Open-source CLI · ReAct agent · Ollama / Gemma
nip — A Local-First ReAct Code Agent
nip is the local-first coding agent I wanted to exist. A small CLI that reads a prompt, plans a sequence of tool calls, and rewrites your codebase the way a careful pair programmer would — without ever sending source code past the firewall. It runs on Ollama with Gemma as the reasoning model and implements a tight ReAct loop with structured, schema-validated tool calls. I built it because every customer contract that forbids cloud LLM calls is, eventually, a forcing function in the same direction, and I wanted to know how far the local-first version could go.
Why I built it
Most LLM coding agents in 2026 still assume a willing connection to a hosted model. That assumption fails the moment your customer's contract forbids it, your repo holds private health data, or you're on a flight (which, hah, is when I tend to want to refactor things). I wanted to know how far a small open-weight model on a laptop could go if the loop around it was sharp enough.
nip is the answer: a tiny ReAct runtime, a clean tool-calling protocol, and a deliberately modest set of filesystem primitives. The intelligence lives in the loop and the prompt — not in cloud capacity.
How it works
Each iteration: the agent emits a thought, picks a tool (read_file, write_file, list_dir, run_shell, ...), observes the result, repeats. The loop terminates when the model emits a final answer or hits a guard rail. Tool calls are validated against a JSON schema before execution, so a hallucinated path can't escape the workspace.

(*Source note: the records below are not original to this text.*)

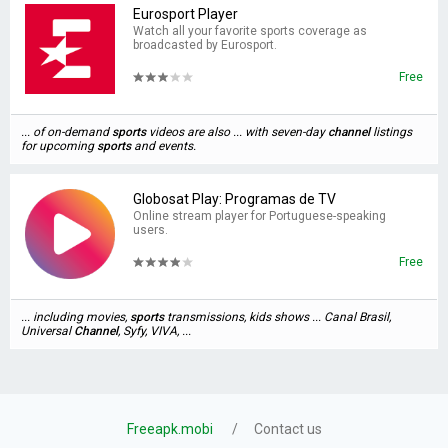
Eurosport Player
Watch all your favorite sports coverage as
broadcasted by Eurosport.
Free
... of on-demand
sports
videos are also ... with seven-day
channel
listings
for upcoming
sports
and events.
Globosat Play: Programas de TV
Online stream player for Portuguese-speaking
users.
Free
... including movies,
sports
transmissions, kids shows ... Canal Brasil,
Universal
Channel
, Syfy, VIVA, ...
Freeapk.mobi
Contact us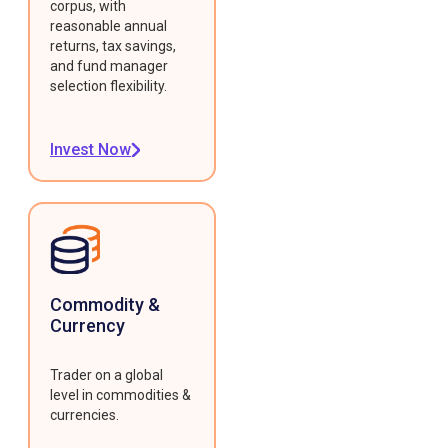
corpus, with
reasonable annual
returns, tax savings,
and fund manager
selection flexibility.
Invest Now
Commodity &
Currency
Trader on a global
level in commodities &
currencies.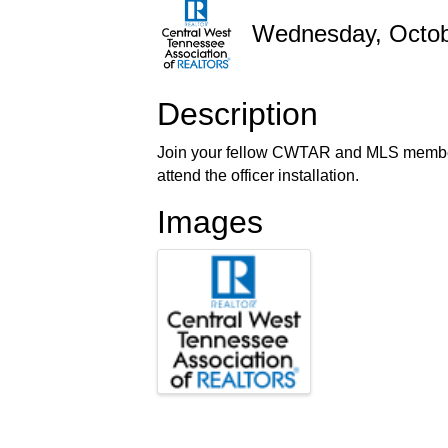
Wednesday, Octobe
Description
Join your fellow CWTAR and MLS member
attend the officer installation.
Images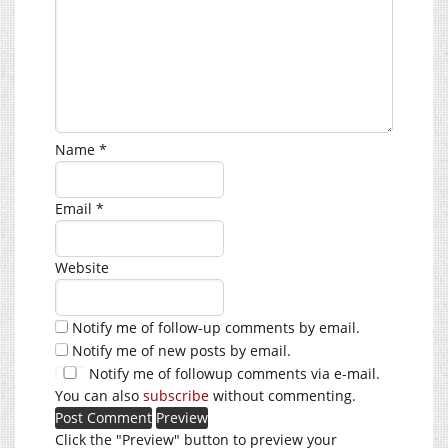
Name
*
Email
*
Website
Notify me of follow-up comments by email.
Notify me of new posts by email.
Notify me of followup comments via e-mail.
You can also
subscribe
without commenting.
Click the "Preview" button to preview your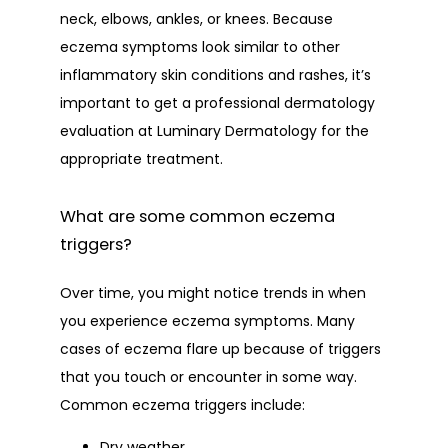
neck, elbows, ankles, or knees. Because 
eczema symptoms look similar to other 
inflammatory skin conditions and rashes, it’s 
important to get a professional dermatology 
evaluation at Luminary Dermatology for the 
appropriate treatment. 
What are some common eczema
triggers?
Over time, you might notice trends in when 
you experience eczema symptoms. Many 
cases of eczema flare up because of triggers 
that you touch or encounter in some way. 
Common eczema triggers include:
Dry weather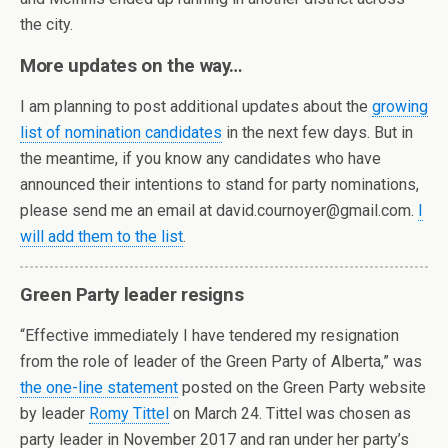
the city.
More updates on the way…
I am planning to post additional updates about the
growing
list of nomination candidates
in the next few days. But in
the meantime, if you know any candidates who have
announced their intentions to stand for party nominations,
please send me an email at david.cournoyer@gmail.com.
I
will add them to the list
.
Green Party leader resigns
“Effective immediately I have tendered my resignation
from the role of leader of the Green Party of Alberta,” was
the one-line statement
posted on the Green Party website
by leader
Romy Tittel
on March 24. Tittel was chosen as
party leader in November 2017 and ran under her party’s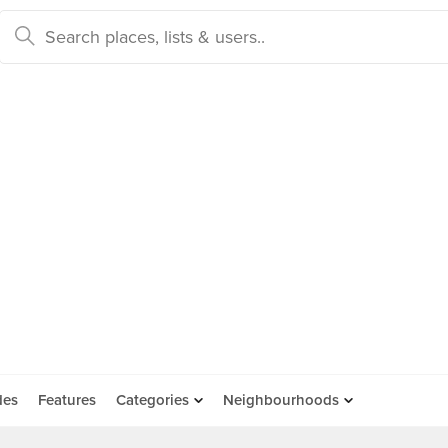
des
Features
Categories
Neighbourhoods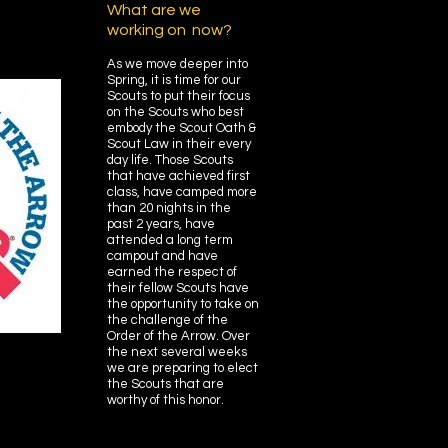
What are we
working on now?
As we move deeper into
Spring, it is time for our
Scouts to put their focus
on the Scouts who best
embody the Scout Oath &
Scout Law in their every
day life. Those Scouts
that have achieved first
class, have camped more
than 20 nights in the
past 2 years, have
attended a long term
campout and have
earned the respect of
their fellow Scouts have
the opportunity to take on
the challenge of the
Order of the Arrow. Over
the next several weeks
we are preparing to elect
the Scouts that are
worthy of this honor.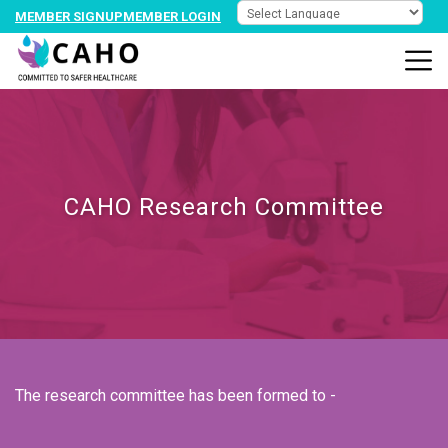
MEMBER SIGNUP
MEMBER LOGIN
CAHO Research Committee
The research committee has been formed to -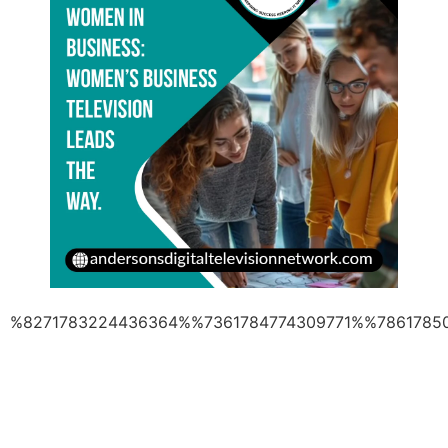
%8271783224436364%%7361784774309771%%7861785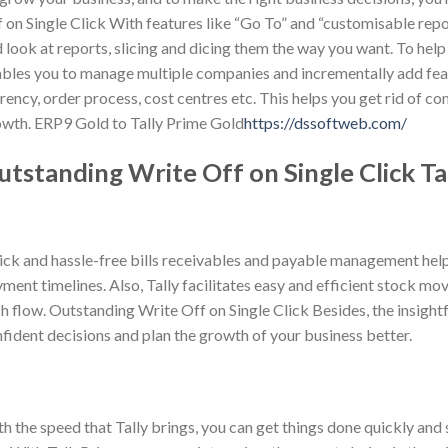
 on Single Click With features like “Go To” and “customisable repo
 look at reports, slicing and dicing them the way you want. To help
bles you to manage multiple companies and incrementally add feat
rency, order process, cost centres etc. This helps you get rid of com
wth. ERP9 Gold to Tally Prime Gold
https://dssoftweb.com/
utstanding Write Off on Single Click T
ck and hassle-free bills receivables and payable management help 
ment timelines. Also, Tally facilitates easy and efficient stock mo
h flow. Outstanding Write Off on Single Click Besides, the insightf
fident decisions and plan the growth of your business better.
h the speed that Tally brings, you can get things done quickly and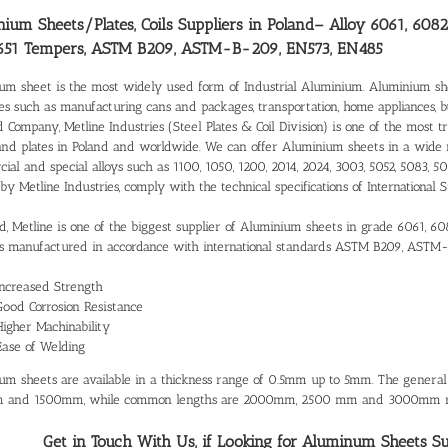
ium Sheets/Plates, Coils Suppliers in Poland
– Alloy 6061, 6082
651 Tempers, ASTM B209, ASTM-B-209, EN573, EN485
um sheet is the most widely used form of Industrial Aluminium. Aluminium shee
ies such as manufacturing cans and packages, transportation, home appliances, 
d Company, Metline Industries (Steel Plates & Coil Division) is one of the most 
and plates in Poland and worldwide. We can offer Aluminium sheets in a wide 
al and special alloys such as 1100, 1050, 1200, 2014, 2024, 3003, 5052, 5083, 50
 by Metline Industries, comply with the technical specifications of Internatio
nd, Metline is one of the biggest supplier of Aluminium sheets in grade 6061, 60
 manufactured in accordance with international standards ASTM B209, ASTM
Increased Strength
Good Corrosion Resistance
Higher Machinability
Ease of Welding
um sheets are available in a thickness range of 0.5mm up to 5mm. The gener
 and 1500mm, while common lengths are 2000mm, 2500 mm and 3000mm re
Get in Touch With Us, if Looking for Aluminum Sheets Supp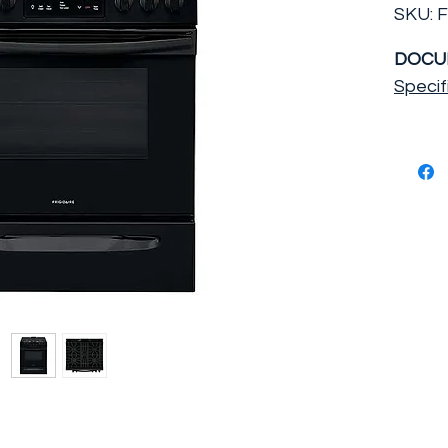
SKU: 
DOCU
Specif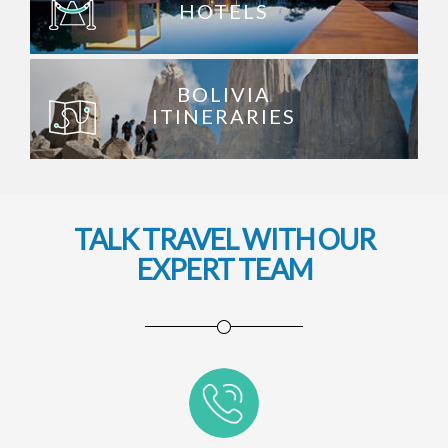
HOTELS
BOLIVIA
ITINERARIES
TALK TRAVEL WITH OUR
EXPERT TEAM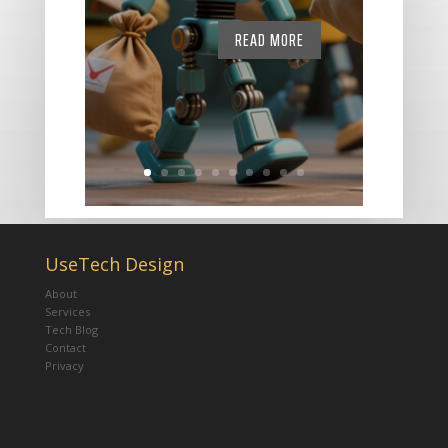
READ MORE
UseTech Design
About
Services
Tech Blog
Contact
Privacy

Gemma on Ollama is, surprisingly, quite competent at this scale — especially for narrow tasks like "refactor this callback to async/await and add an LRU cache." Not as competent as Claude. Not trying to be. The full session is auditable: every thought, tool call, observation, and patch goes to disk so you can replay or revert.
What I take from it
Local-first agents aren't a downgrade — they're a different point on the curve. For surgical refactors, scaffolding, and codebase Q&A, the gap between Gemma-on-Ollama-with-a-good-loop and a hosted frontier model is much smaller than the marketing on either side will admit. And the local version keeps every byte of source code, secret, and customer data on your machine.
nip is the reference implementation I point at when a team asks whether AI-enabled web development can survive an enterprise security review. As far as I can tell, yes. The harder question is taste — what to give the agent permission to do — and that one is just as hard for the hosted models.